Let’s look briefly at each four of these features in turn.

Registries may be observational, but make no mistake: there’s still plenty to do, especially when it comes to ensuring the internal and external validity of the study design. As with RCTs, registries begin that task before the first participant is ever enrolled. Inclusion and exclusion criteria define the patient population from which the study will draw. Enrollment targets and duration parameters are set to deliver the necessary statistical power. Data elements are selected ahead of time, as are relevant outcomes.

But RCTs wield two defenses against bias that registries do not: highly specific eligibility criteria, and randomization itself. The first defense minimizes the role confounding factors can play, while second helps ensure that the influence of confounders is balanced between comparison groups. Registries, on the other hand, because of their greater need to reflect the diversity of the real-world, cast “a wider net” with their eligibility criteria. In doing so, the room for selection bias–and confounder impact–grows. And because oversampled patient types are not randomized to one or more groups in a registry, they can distort findings more powerfully.

The registry data manager, then, is often engaged in a constant battle against selection bias. She has no more powerful weapon than real-time reporting, which can signal when enrollment efforts need to be retargeted.

Typically, criteria for registry enrollment aren’t as selective as they are for RCTs. That kind of wiggle room leaves the door open for selection bias. Regular, visual reporting of subgroup counts (e.g. patients of a certain race, ethnicity, sex, age, or socioeconomic status) are indispensable to maintaining a registry population that is representative of the general population with the disease, exposure, or treatment under study.

That same real-time reporting, directed now at the site, can automatically prompt CRCs to contact participants in a longitudinal study at the right intervals. Why is this important? Missed visits mean missing data, which poses two risks. The first is a failure to collect enough overall data points to achieve the desired statistical power. The second, more subtle risk pertains to whom the missing data belongs. If a certain patient subgroup is disproportionately more likely to miss visits (and therefore leave blank spaces in the final dataset), results become biased toward the subgroups who were compliant with visit schedules.

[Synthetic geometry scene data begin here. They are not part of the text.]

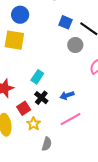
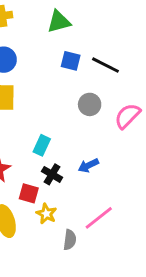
gray circle: (75, 45) -> (90, 104), moved
red square: (24, 108) -> (29, 193), turned -32
pink line: (71, 119) -> (99, 218), moved

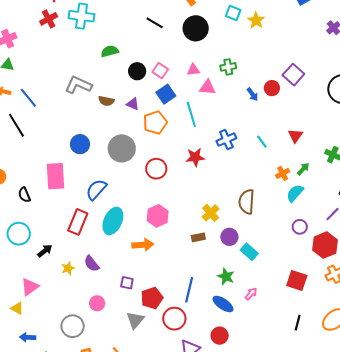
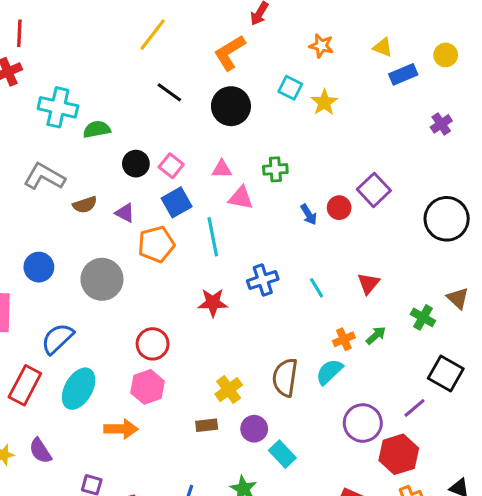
cyan cross: (82, 16) -> (58, 107), moved
brown semicircle: (106, 101) -> (85, 205), turned -35
red circle: (156, 169) -> (153, 344), moved
cyan semicircle: (295, 193) -> (329, 372), moved
purple circle: (300, 227) -> (363, 423), size x1.6

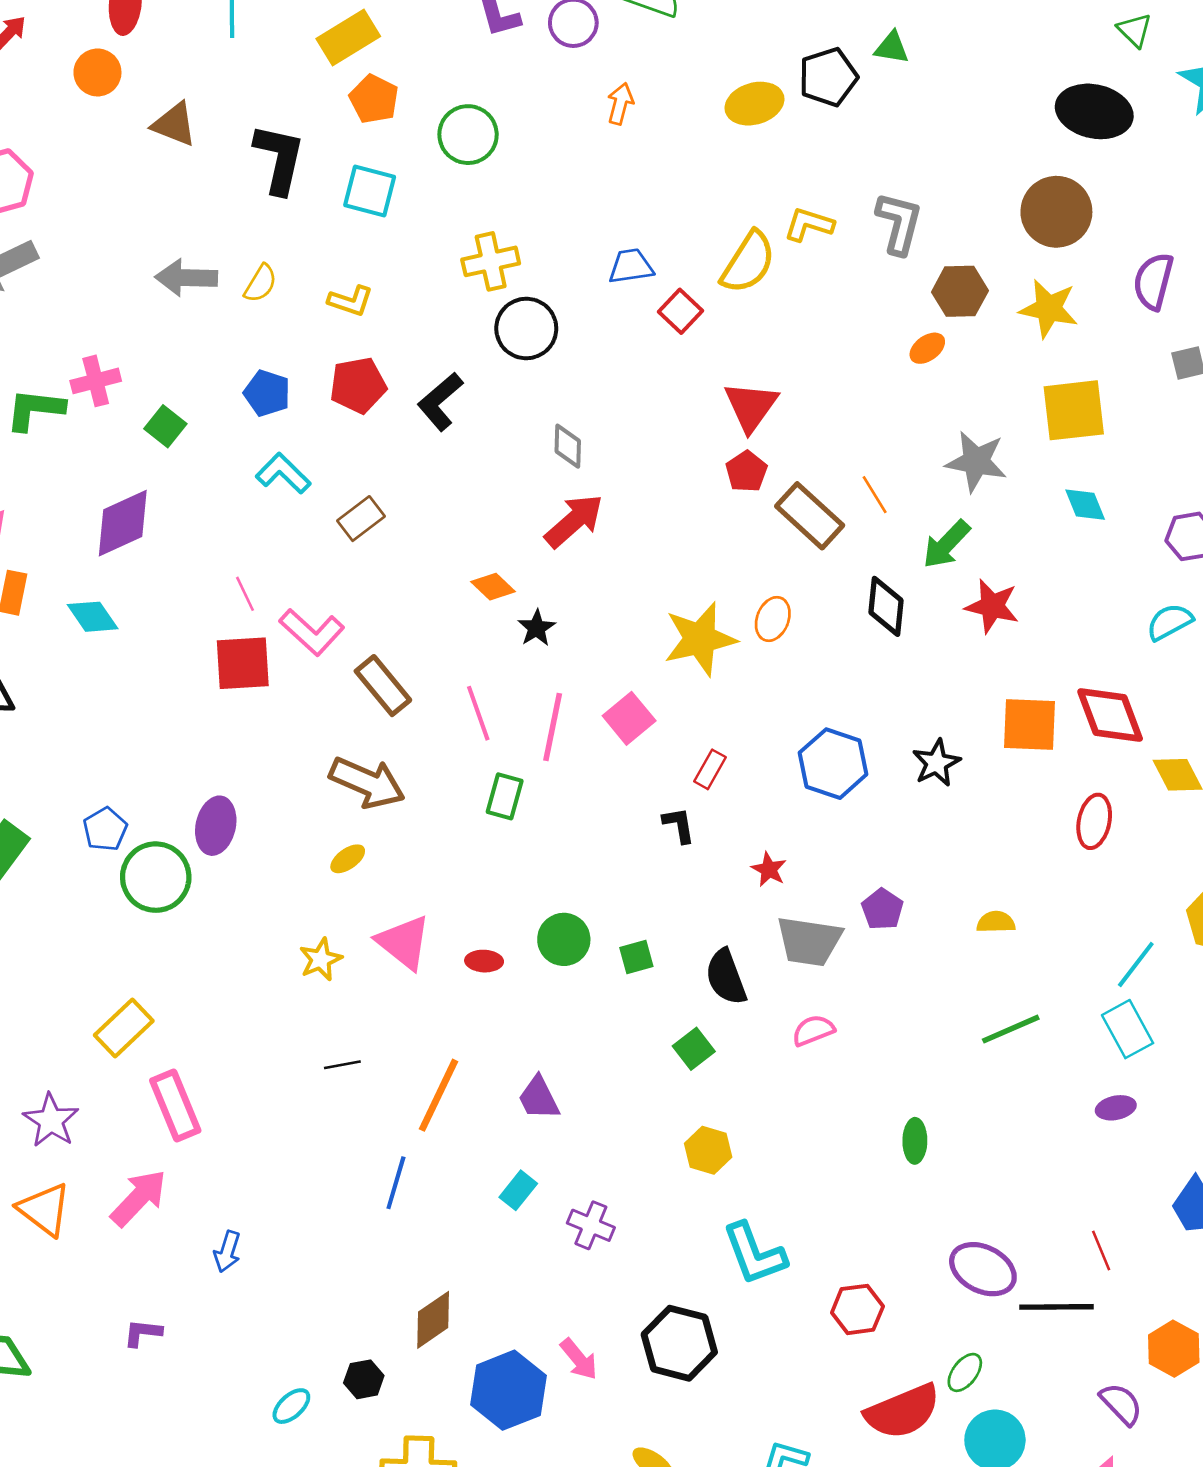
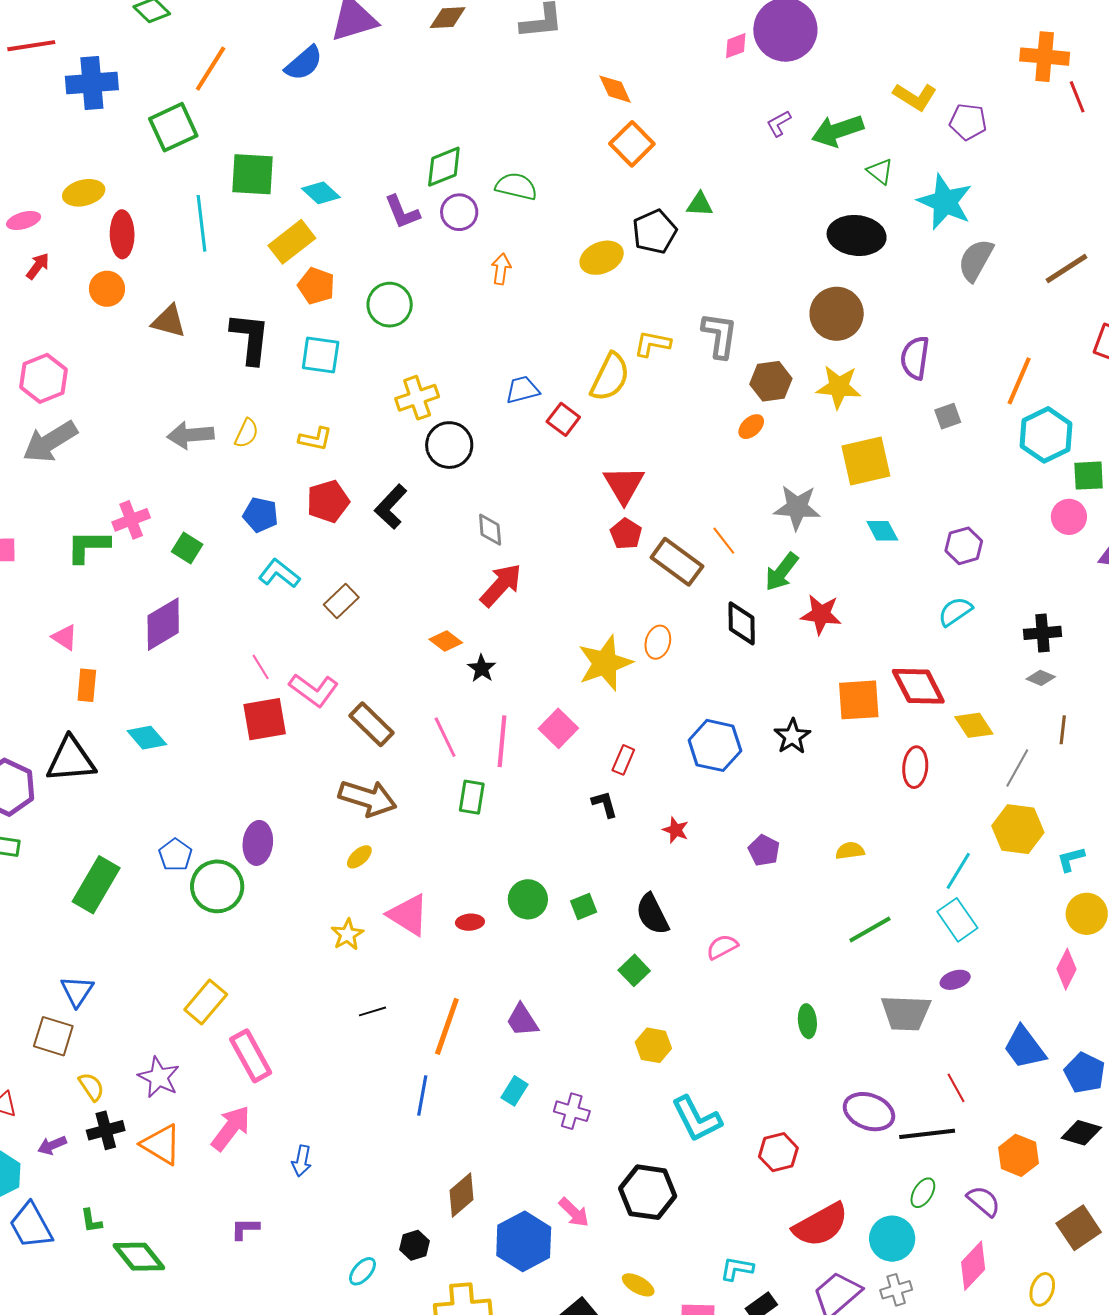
cyan diamond: (93, 617) -> (147, 738), moved
gray trapezoid: (809, 941) -> (906, 1013), moved
green ellipse: (965, 1372) -> (923, 1193), moved

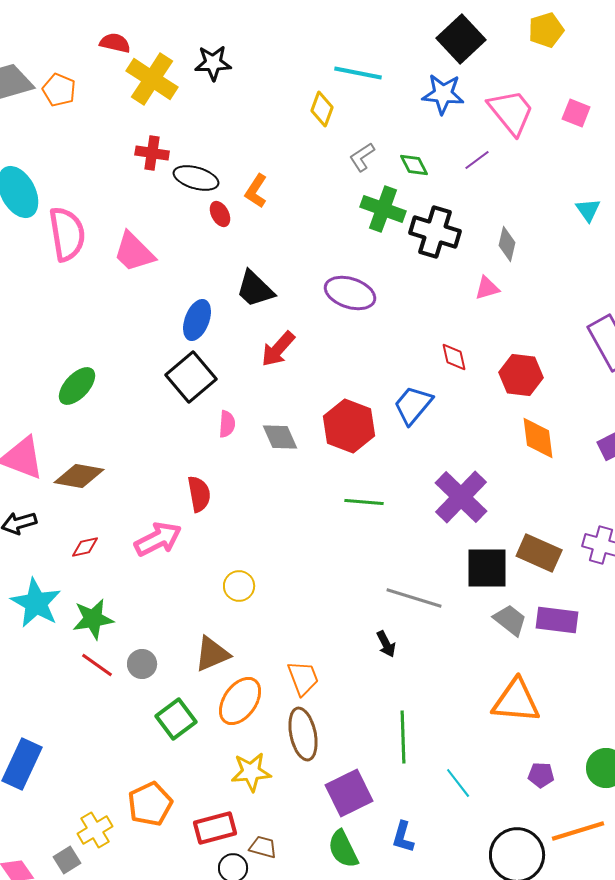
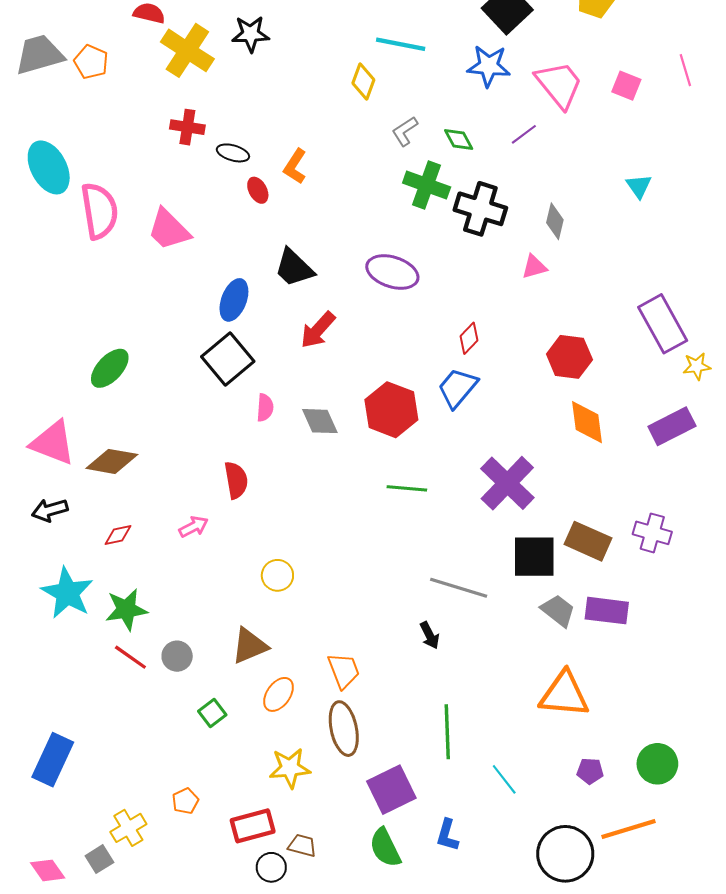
black ellipse: (196, 178) -> (233, 153), size x0.7
red diamond: (454, 357) -> (469, 338), moved, turned 56
pink arrow: (158, 539) -> (194, 527), size x0.6
orange ellipse: (240, 701) -> (278, 694), size x0.7
green square: (176, 719) -> (212, 713), size x0.7
orange pentagon: (150, 804) -> (185, 801), size x0.6

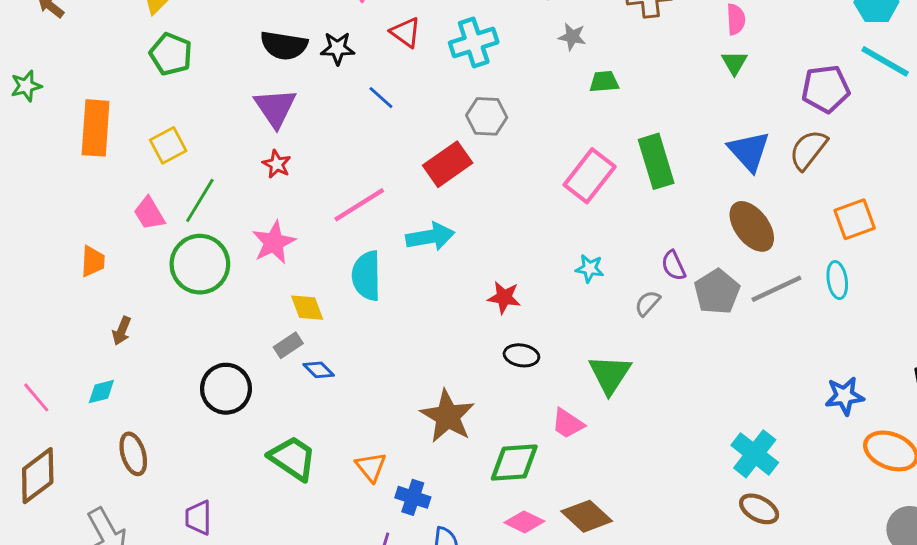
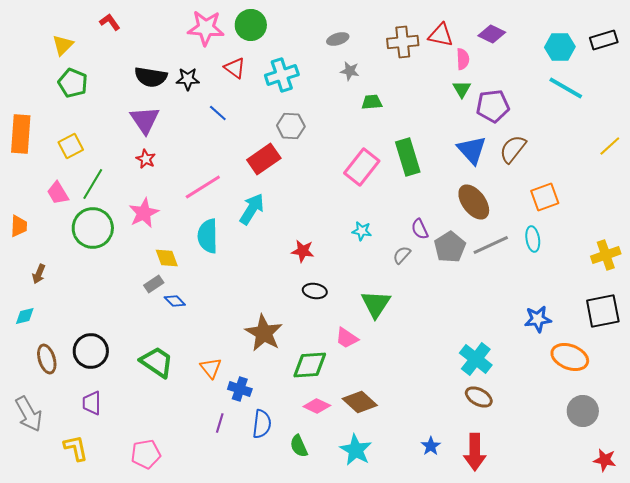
purple pentagon: (826, 89) -> (493, 106), moved
cyan arrow: (430, 237) -> (252, 209), turned -48
black circle: (226, 389) -> (91, 351), moved

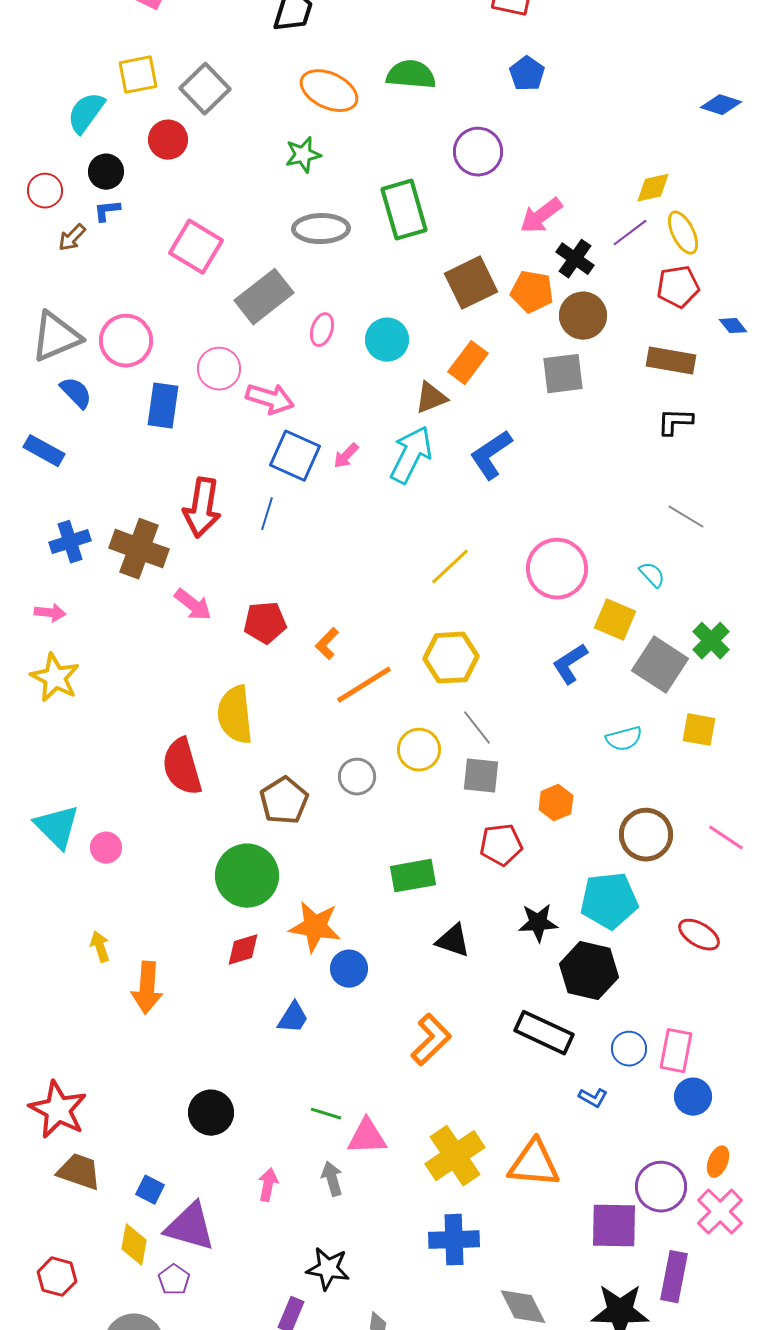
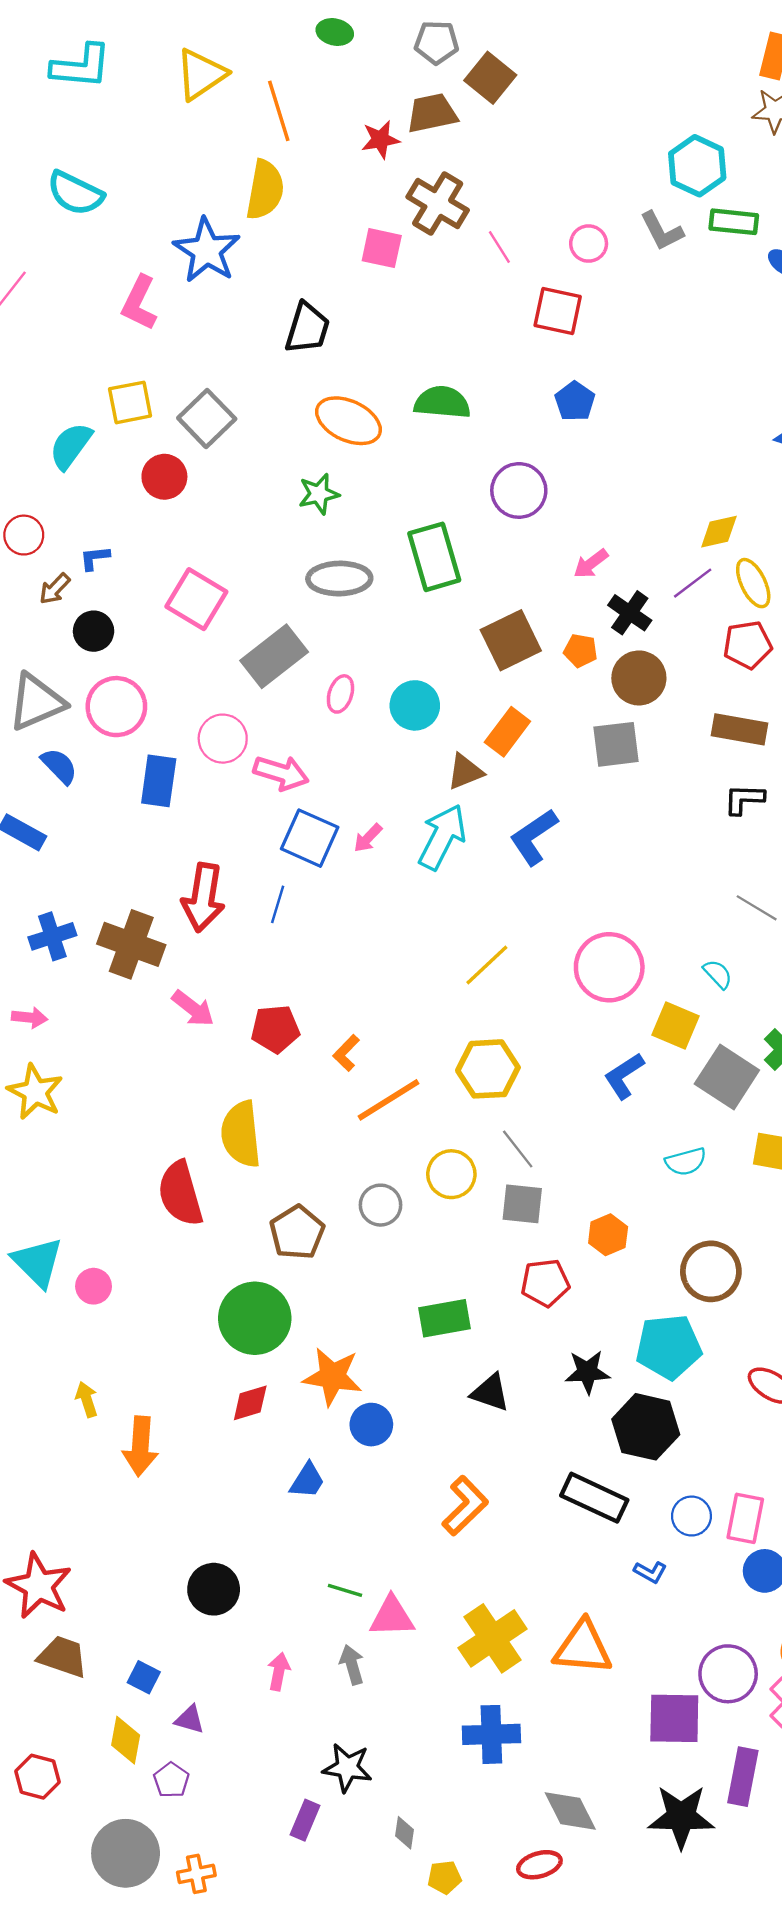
black circle: (106, 172) -> (94, 631), moved
pink arrow: (541, 216) -> (591, 564), size x0.7
orange pentagon: (532, 292) -> (581, 651), size x0.7
purple triangle: (190, 1227) -> (190, 1720), size x0.5

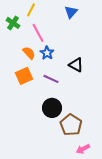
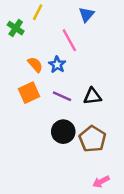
pink line: (38, 33) -> (69, 40), moved
black triangle: (76, 65) -> (92, 96), moved, turned -35
brown pentagon: (71, 125) -> (92, 139), moved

Missing data is the scourge of registries. Without consistent outreach to all participants from sites, the data collected can easily be skewed by those participants who are proactive in keeping their appointments. Give your sites helpful, regular reminders of upcoming milestones for their participants.

The takeaway? Look for a data management system that allows you to build clear, actionable reports, and to push them out automatically to sites and other stakeholders on a schedule you set.

## Interoperability

The life sciences are awash with data, and yet how little of it flows smoothly from tank to tank. My blood type, and yours, is very likely recorded in a database somewhere. Yet, if either of us participates in a study where that blood type is a variable, we are almost certainly looking at a new finger prick.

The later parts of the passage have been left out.